Il a également participé à la séance décrite au dessus, refusant de parler de sentiment de persécution dont parlaient clairement d'autres personnes, sentiment qui a donc été reformulé pour lui en "sentiment de sécurité personnelle insuffisant". Il a été plutôt efficient durant cette séance, décodant avec les autres, le sens que pouvaient avoir les positions corporelles des petites cartes utilisées, toujours lorsqu’il était interpellé, ayant du mal à se saisir spontanément de la parole. Il restait souvent plutôt en interaction avec son ex-voisin de chambre, sorti de l’hôpital et revenant en HDJ. F restait toujours à la même place, sécurisé par la place et par la présence de sa personne ressource. Mais toujours pas de prise de bus à l'horizon...
C'est quand son ordinateur, si important pour lui, est tombé en panne, que la prise de bus est devenu cruciale et nécessaire. Nous en avons donc parlé en séance, le groupe lui demandant s'il savait quel bus prendre et où s'arrêter. Il a fallu aussi composer avec les jours de grève qui se répétaient fréquemment à cette période. A aucun moment, il n'a demandé à être accompagné, ni par l'ergo, ni par une autre personne. Nous nous sommes contentés d'imaginer, de discuter, de reparler de la séance faite avec les petits personnages, d'évoquer les stratégies qu'il pouvait mettre en place, en le laissant trouver par lui-même, en s'appuyant sur ses pairs. Il a donc réalisé cette sortie avec un sentiment de victoire qu'il nous a partagé la semaine suivante.
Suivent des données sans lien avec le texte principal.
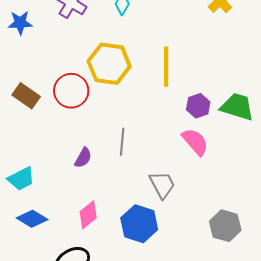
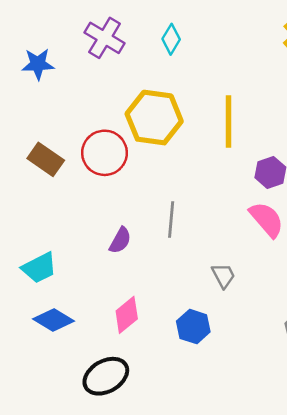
gray trapezoid: (162, 185) -> (223, 276), size x0.7
blue hexagon: (139, 224) -> (193, 327), size x0.7

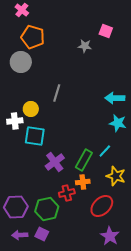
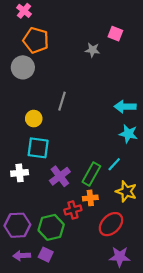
white cross: (15, 121) -> (20, 173), moved
purple star: (110, 236) -> (120, 257), turned -30

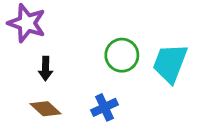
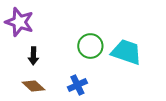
cyan trapezoid: (170, 63) -> (126, 52), turned 88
Lors d'une séance, nous avons fait venir en séance, des référents d'un GEM, groupe d'entraide mutuelle, afin qu'ils puissent présenter leurs actions. La dimension clairement nommée d'une ouverture libre a bien plu aux participants du groupe, même si le fait que c'était surtout à eux de proposer des projets de sortie ou d'activités (en plus de quelques activités hebdomadaire fixes), a semblé soulever moins d'enthousiasme. F nous a demandé de l'accompagner pour la première fois dans le local du GEM et cette activité a donc été faite avec les participants du groupe "A et P" intéressés. F étant le plus concerné, c'est lui qui a décidé d'y aller en dehors de la présence d'autres personnes engagées dans le GEM, pour voir déjà les locaux. Lors de cette visite, F caracolait devant nous, nous montrant l'arrêt de bus au départ, et changeant même d'arrêt au retour, pour aller plus vite...Sans que quiconque ne lui dise quoi que ce soit pour l'inciter à être notre "monsieur bus", il s'est naturellement inscrit dans le rôle du guide, nous disant qu'en fait, il était déjà allé voir où cela se trouvait quelques jours avant...
Et quand lors d'une séance ultérieure, lui qui ne prend que rarement la parole spontanément, il nous raconte une difficulté à prendre le bus, car un arrêt avait changé, en mode blague sociale, se moquant gentiment de lui et protestant avec le sourire, je me suis dis que l'autonomie psychique était gagnée, avec distance et même avec humour!